1. Field Of The Invention
The present invention relates to antifuse technology. More particularly, the present invention relates to structures and methods for determining the resistance of antifuses disposed in a circuit containing an array of antifuses, such as a field programmable gate array product.
2. The Prior Art
In a typical integrated circuit containing an array of rows and columns of functional circuits, a user-programmable interconnect architecture usually comprises a network of rows and columns of interconnect conductors which may be selectively connected to one another and to inputs and outputs of the functional circuits by programming user-programmable antifuse elements. To program a selected antifuse element, that element is addressed by programming circuitry contained on the integrated circuit, and a programming voltage potential (usually designated as V.sub.pp) is placed across the antifuse to create a low-impedance electrical path through it.
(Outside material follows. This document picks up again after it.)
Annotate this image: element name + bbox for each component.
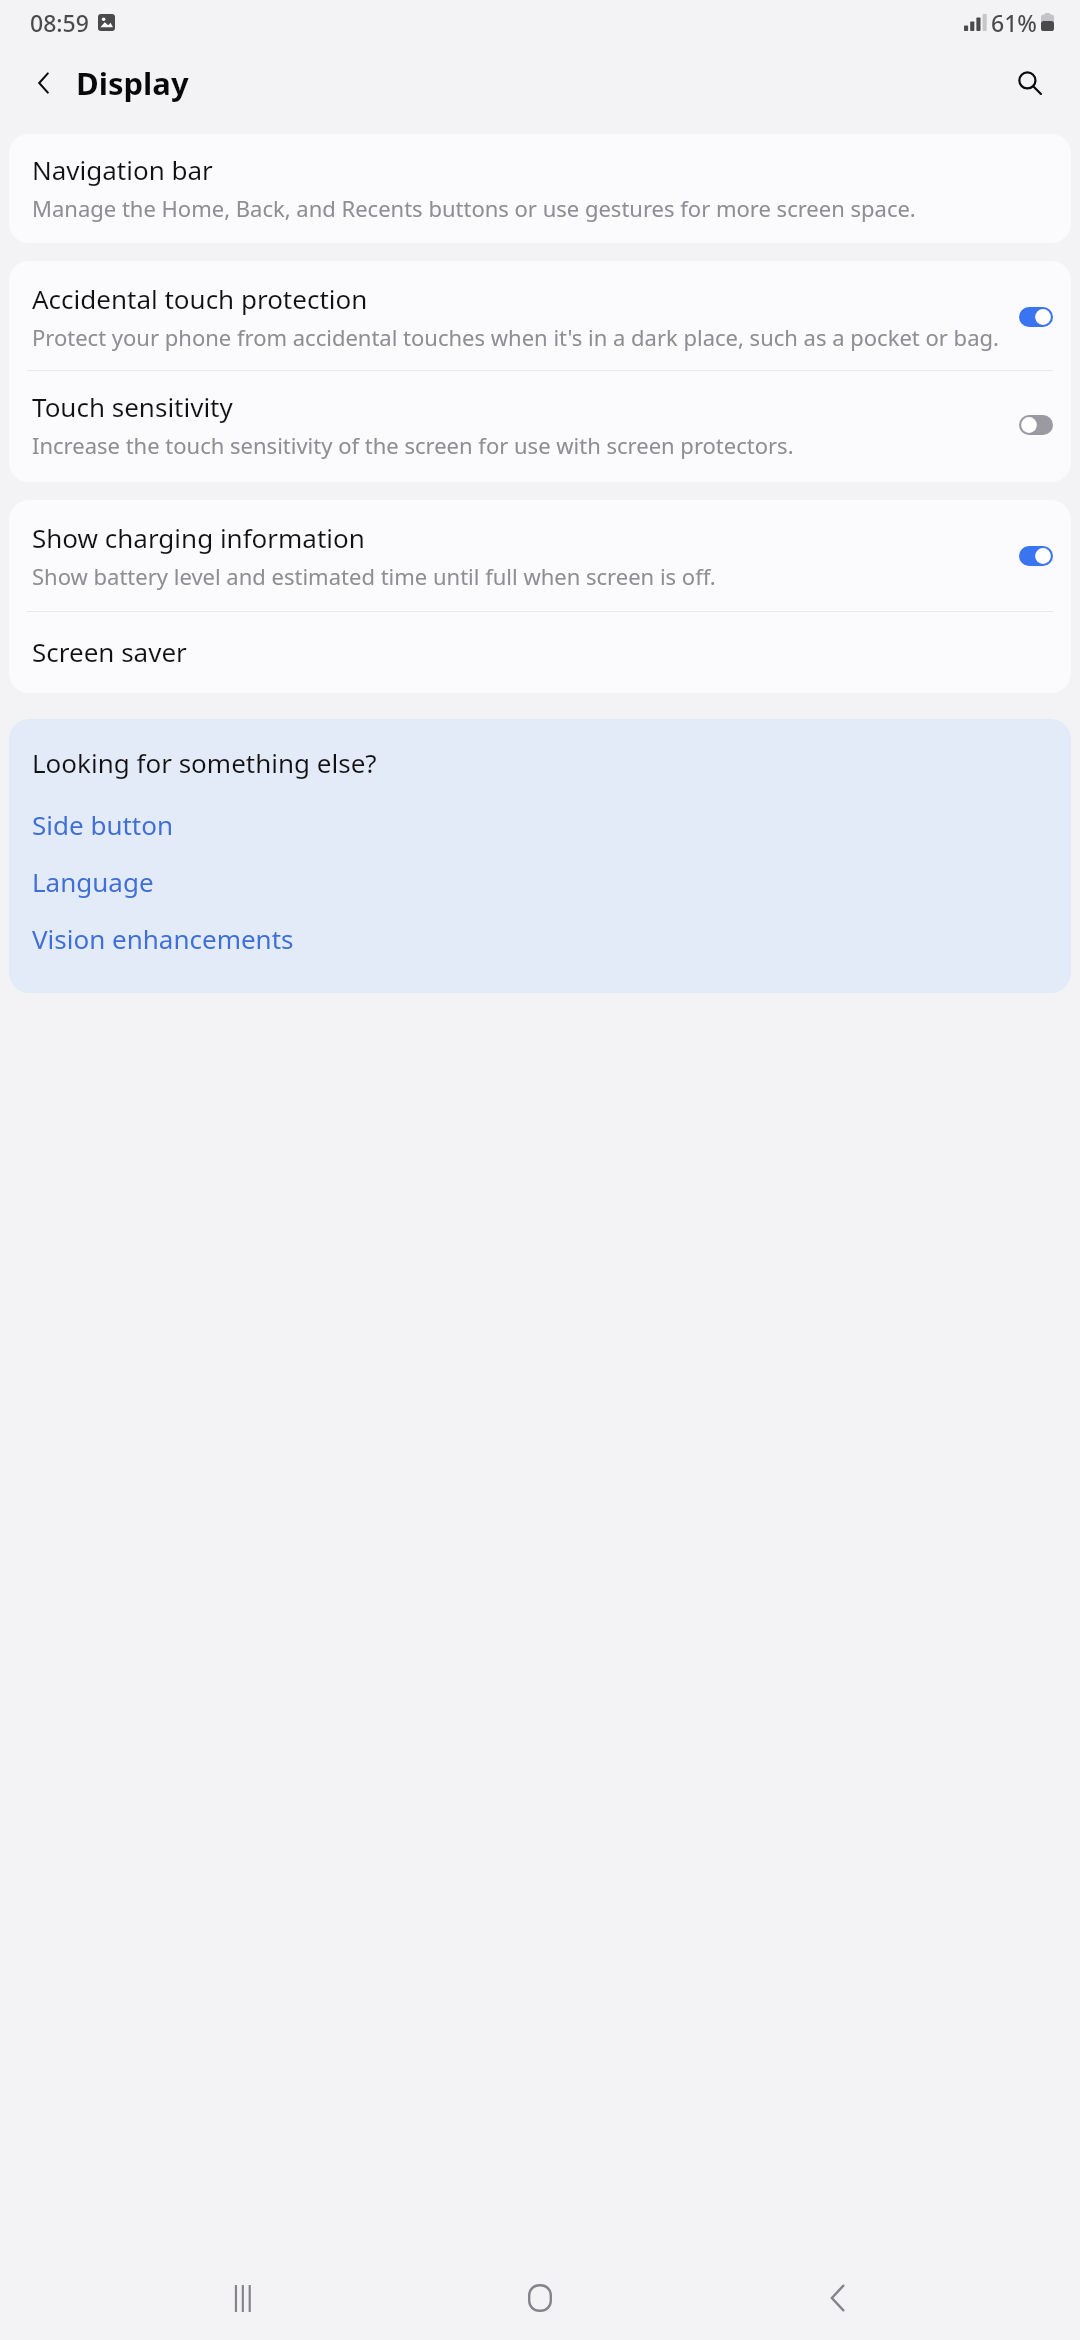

The selection of antifuses to program and the antifuse programming process are known in the art, but briefly, the programming potential V.sub.pp is usually supplied to an I/O pin of the integrated circuit. Information identifying a programming circuit path for the selected antifuse is provided to the integrated circuit, usually by clocking it as a serial bit stream into a serial shift register chain in the integrated circuit. After the antifuse-identifying information is clocked into the shift register it is used to steer the V.sub.pp potential and a reference potential (usually ground) to the selected antifuse by turning on one or more transistors which are sometimes referred to as pass transistors. An exemplary antifuse programming architecture is disclosed in U.S. Pat. No. 4,758,745 to El Gamal et al.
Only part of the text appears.